1. Fuel pump (10) having a head member (12) provided with a blind bore (14) in which a piston (26) is adapted to perform a pumping cycle by reciprocating along the main axis (X1) of the bore (14) between a top dead center (TDC) position and a bottom dead center (BDC) position, fuel being pressurized during the cycle in a compression chamber (30) defined between the top extremity (28) of the piston and the blind end of the bore (14), the piston (26) reciprocating under the influence of a rotating cam (36) cooperating with a follower assembly (34), the pump (10) further comprising a spring (46) compressed between the head member (12) and the follower assembly (34) in order to bias the follower assembly (34) toward the cam (36),
characterized in that an end cap (48) is mounted to the piston (26) for engaging the follower assembly (34),
wherein the end cap (48) is configured to locate a spring seat member (44) on the piston (26),
wherein the end cap (48) comprises a head (52) for cooperating with said spring seat member (44), wherein the head (52) comprises a contact surface (58) for engaging the follower assembly (34),
wherein the head (52) comprises a circumferential flange (64) forming a radially outer portion of the contact surface (58), the circumferential flange (64) being deformable elastically under load.

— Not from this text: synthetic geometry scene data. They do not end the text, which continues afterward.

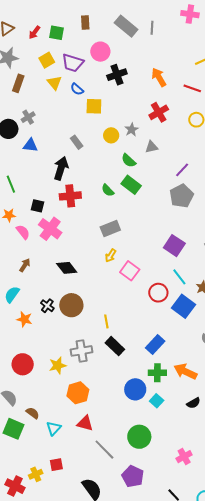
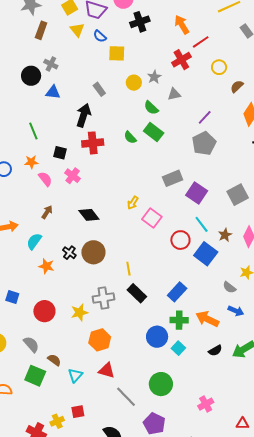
red line: (192, 88) -> (201, 42), moved, turned -54
gray cross: (28, 117) -> (51, 64), turned -32
pink cross: (50, 229) -> (73, 176), size x0.7
gray rectangle: (110, 229) -> (173, 178), moved

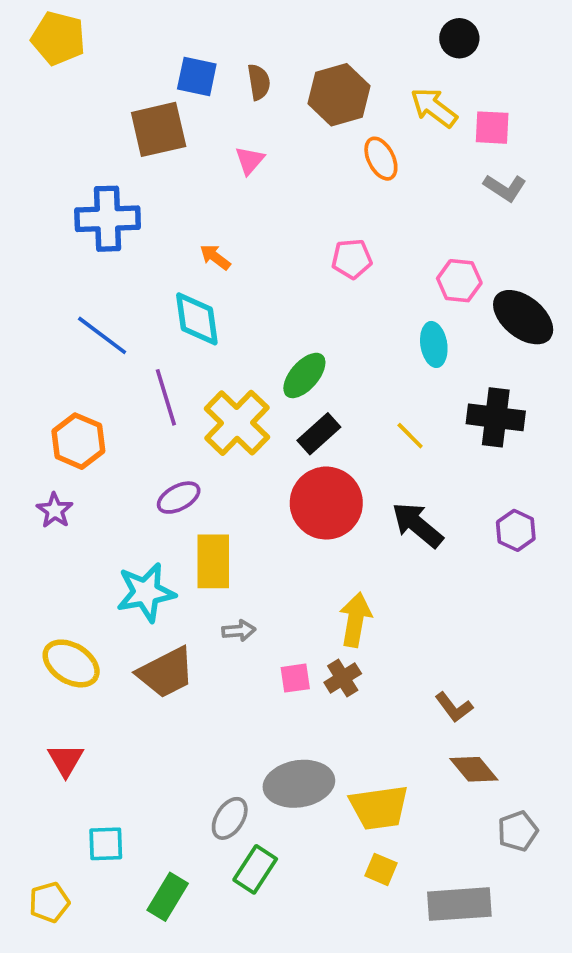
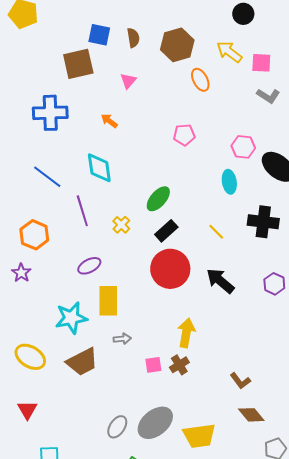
orange arrow: (215, 257) -> (109, 121), moved
yellow cross: (237, 423) -> (121, 225), size x0.5
gray ellipse: (299, 784) -> (155, 423), turned -30
gray ellipse: (230, 818) -> (117, 427), moved

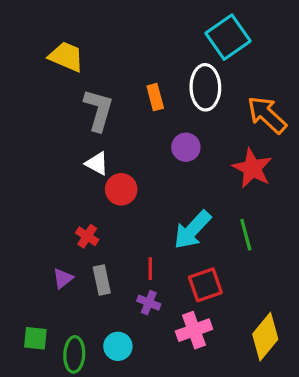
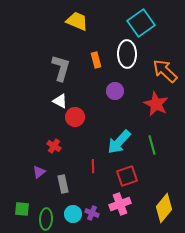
yellow trapezoid: (66, 57) -> (77, 21), moved
gray rectangle: (102, 280) -> (63, 184), moved
purple cross: (149, 303) -> (92, 213), moved

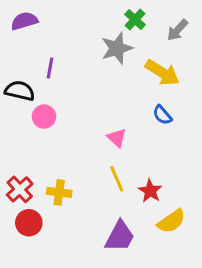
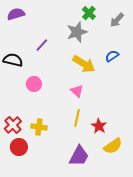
purple line: (50, 68) -> (42, 45), moved, turned 32
yellow arrow: (162, 73) -> (84, 64), moved
blue semicircle: (162, 115) -> (112, 56), moved, turned 96
pink circle: (44, 117) -> (34, 84), moved
yellow line: (117, 179) -> (77, 118), turned 36

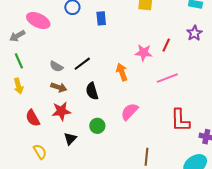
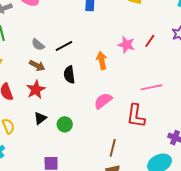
pink line: (167, 78) -> (151, 87), moved
red star: (61, 111) -> (36, 90), turned -30
red L-shape: (180, 120) -> (136, 116), moved
green circle: (97, 126) -> (65, 124), moved

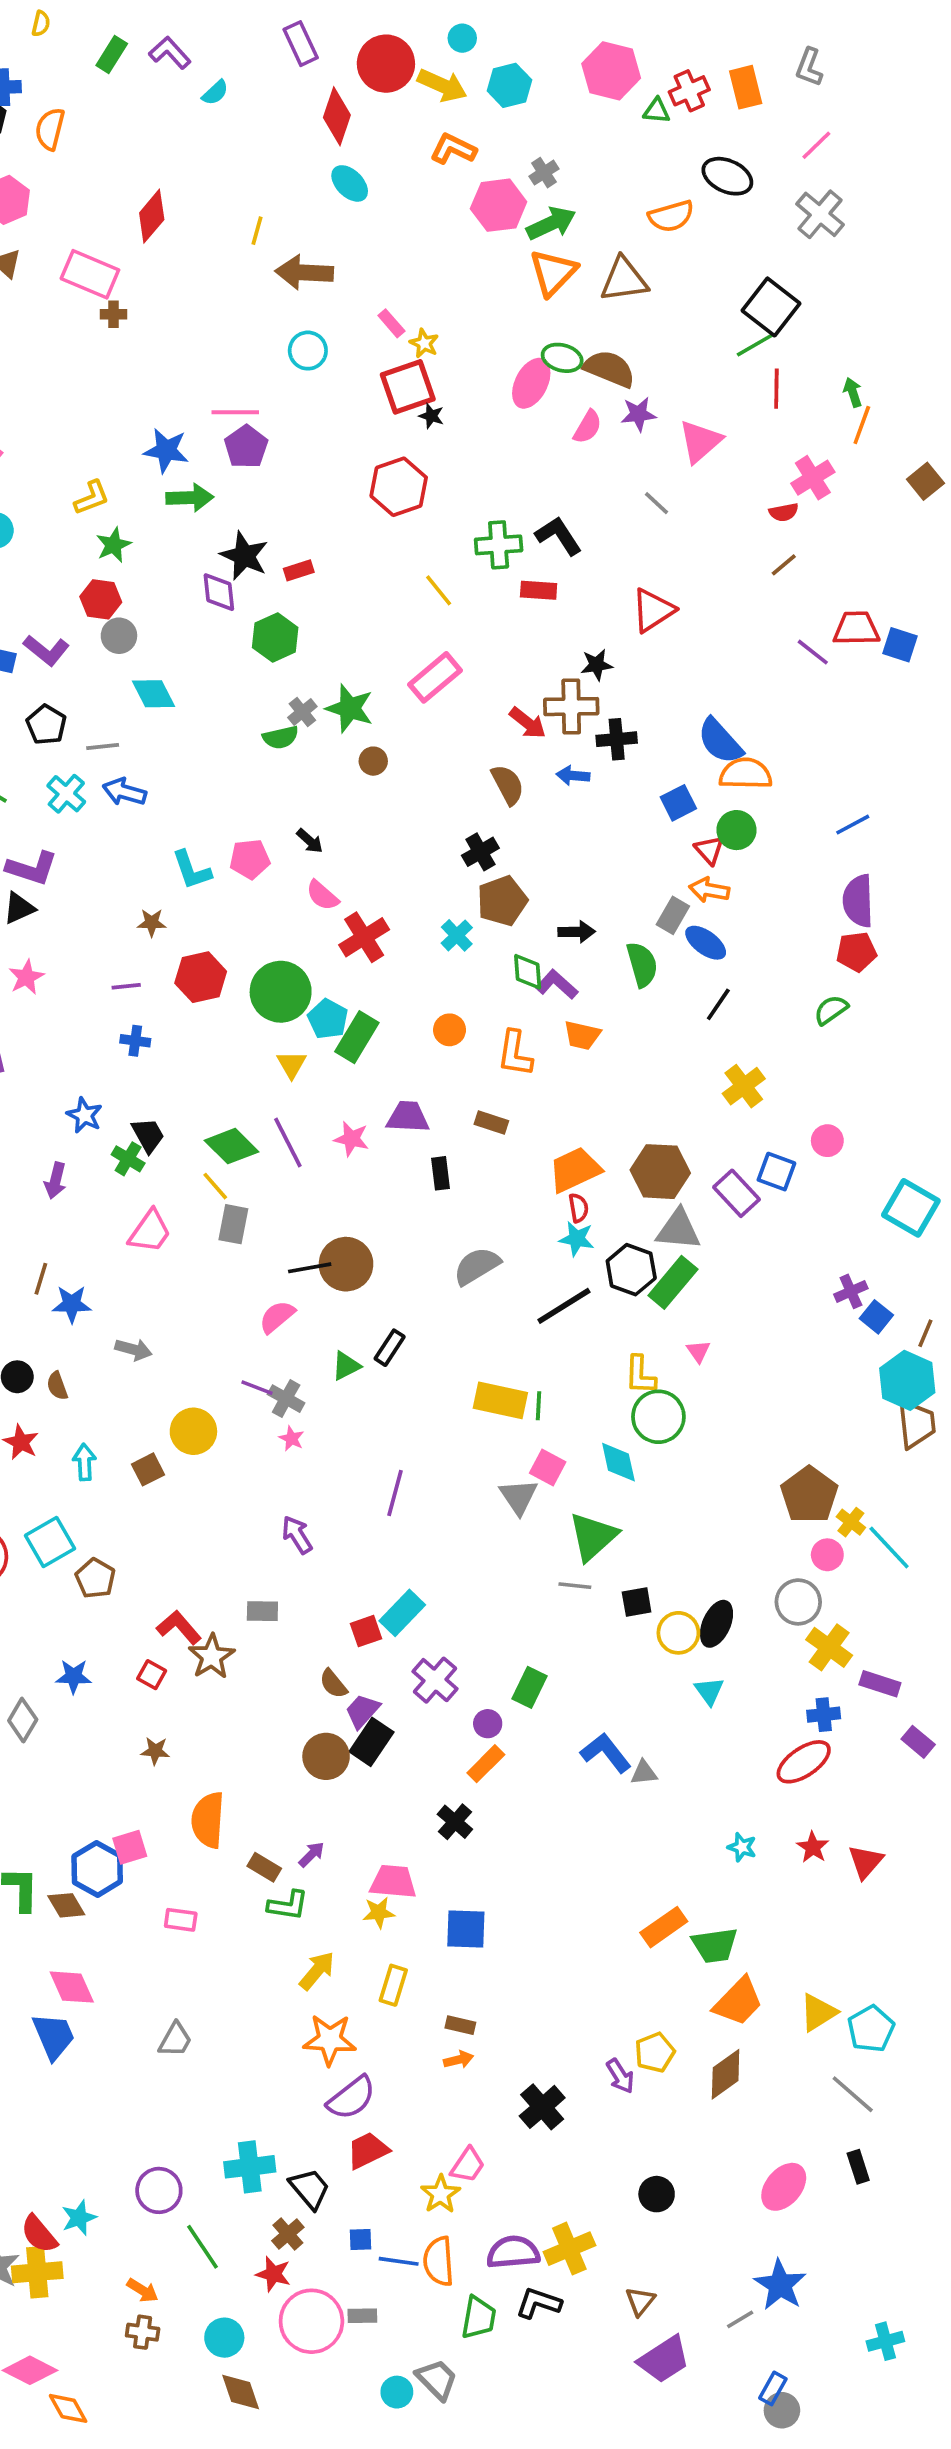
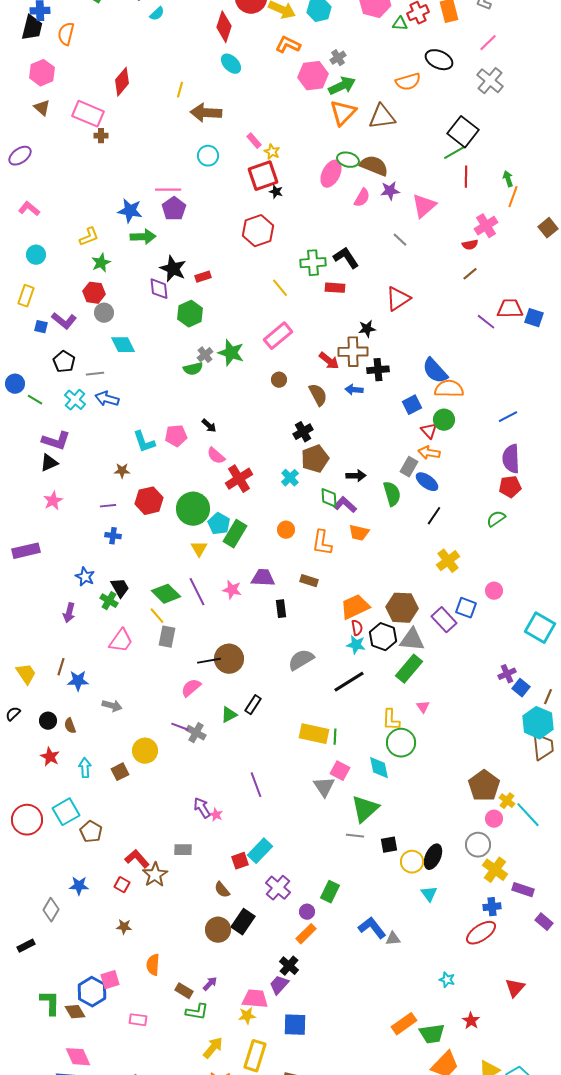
brown circle: (373, 761) -> (279, 380), moved
black hexagon: (631, 1270) -> (383, 637), moved
pink star: (292, 1439) -> (216, 815), moved
purple line: (395, 1493) -> (256, 785), turned -35
purple trapezoid: (362, 1711) -> (279, 985), moved
orange semicircle: (208, 1820) -> (153, 965), size x0.7
red star: (813, 1847) -> (471, 1021), moved
yellow rectangle: (393, 1985) -> (255, 1056), size x1.4

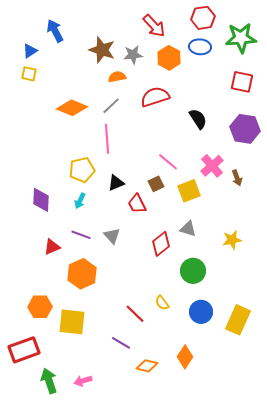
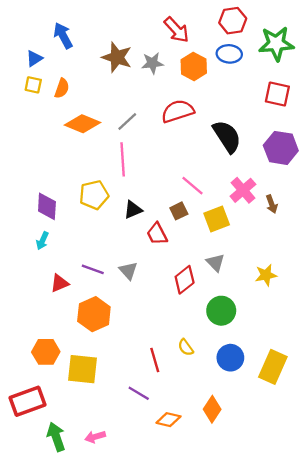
orange semicircle: (117, 77) -> (62, 88), moved, turned 120
black semicircle: (198, 119) -> (227, 136), size x1.4
purple diamond: (41, 200) -> (47, 206), moved
cyan arrow: (80, 201) -> (42, 241), moved
gray triangle: (188, 229) -> (215, 263), turned 30
red line: (135, 314) -> (155, 360), turned 30

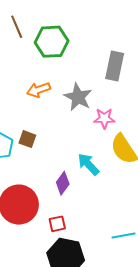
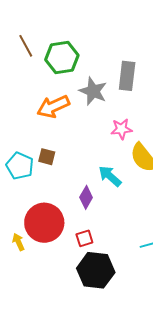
orange arrow: (38, 90) -> (53, 107), size x1.4
gray star: (78, 97) -> (93, 91), moved

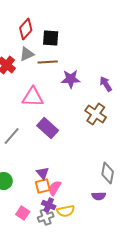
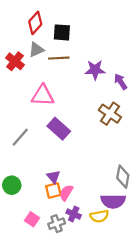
purple star: (71, 79) -> (95, 70), moved
purple semicircle: (99, 196) -> (113, 201), size x1.6
purple cross: (49, 205) -> (74, 214), moved
yellow semicircle: (66, 211) -> (99, 216), moved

2. Fuel pump (10) as claimed in claim 1, wherein the spring seat member (44) is biased against the end cap (48) by said spring (46).

3. Fuel pump (10) as claimed in claim 1, wherein the end cap (48) comprises a head (52).

4. Fuel pump (10) as claimed in claim 3, wherein the head (52) forms a spring seat member (44).

5. Fuel pump (10) as claimed in any one of claims 1, 3 or 4, wherein the head (52) has a larger diameter than the piston (26).

6. Fuel pump (10) as claimed in claim 1, wherein a circumferential groove (60) is formed in an outer sidewall (62) of the head (52) to form said circumferential flange (64).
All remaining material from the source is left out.